I was in church yesterday evening and the priest was talking about All Saints’ Day, referring to the day after Halloween, and which became the theme for the weekend. Being reminded of those who have died and who have passed on, and how we are just “renting” this body temporarily, got me thinking about my father, who died in 16 years ago on Thanksgiving at age 61. I remember the morning of his death being one of the most beautiful days I have ever seen, and of course I am reminded every year at thanksgiving time. But thinking of All Saints’ Day and of my father reminded me of something else, which is the perspective that nothing lasts forever, and that we are here for a short time, and for all the aspirations and worries and stresses that we face, we are all going to die and hopefully go on to a better place.
Think about that for a second, because in that last sentence there were too many things in there and my main point is likely lost in the jumble. In a certain unknown number of years, you and I will be gone, we will die, kick the bucket, buy the farm, take the big sleep. So in the meantime why not jump for the stars? Speak up?

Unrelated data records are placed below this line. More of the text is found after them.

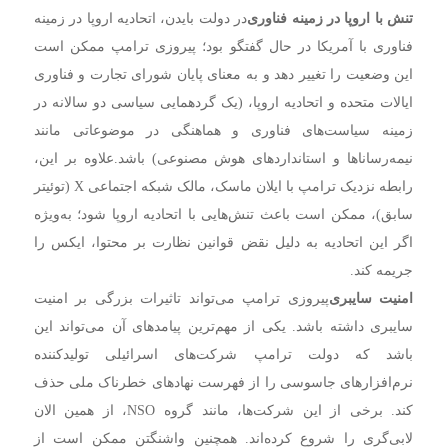
تنش‌ با اروپا در زمینه فناوری
در دولت بایدن، اتحادیه اروپا در زمینه
فناوری با آمریکا در حال گفتگو بود؛ پیروزی ترامپ ممکن است
این وضعیت را تغییر دهد و به معنای پایان شورای تجارت و فناوری
ایالات متحده و اتحادیه اروپا، (یک گردهمایی سیاسی دو سالانه در
زمینه سیاست‌های فناوری و هماهنگی در موضوعاتی مانند
نیمه‌رساناها و استانداردهای هوش مصنوعی) باشد.
علاوه بر این،
رابطه نزدیک ترامپ با ایلان ماسک، مالک شبکه اجتماعی X (توئیتر
سابق)، ممکن است باعث تنش‌هایی با اتحادیه اروپا شود؛ به‌ویژه
اگر این اتحادیه به دلیل نقض قوانین نظارت بر محتوا، ایکس را
جریمه کند.
امنیت سایبری
پیروزی ترامپ می‌تواند تاثیرات بزرگی بر امنیت
سایبری داشته باشد. یکی از مهم‌ترین پیامدهای آن می‌تواند این
باشد که دولت ترامپ شرکت‌های اسرائیلی تولیدکننده
نرم‌افزارهای جاسوسی را از فهرست نهادهای خطرناک ملی حذف
کند.
برخی از این شرکت‌ها، مانند گروه NSO، از همین الان
لابی‌گری را شروع کرده‌اند.
همچنین واشنگتن ممکن است از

Go for your desires? Say what you want? Don’t sweat the small stuff? Go for it? Don’t hold back because you might not get the chance to do this again later. Don’t settle for what you don’t want just to please someone else. Don’t play someone else’s game for the sole reason of being timid and not wanting to upset them.
Now you may already know this and as you read this you are saying …”duh!…” But I often forget and let little things bother me, let those things become the most important thing and take away the moment of now from being something greater, something wonderful. All those moments add up to a significant amount of time; time that will not be coming back to us.
So after church, we got the family into the car. Although the kids were not eager to go to church in the first place, I chose to not focus on their lack of desire and instead just enjoy the fact that we are all together. And that moment, and the moments at dinner, became my gift. I saw the time together as precious, and eventually the kids got out of their slump and it was a really nice evening.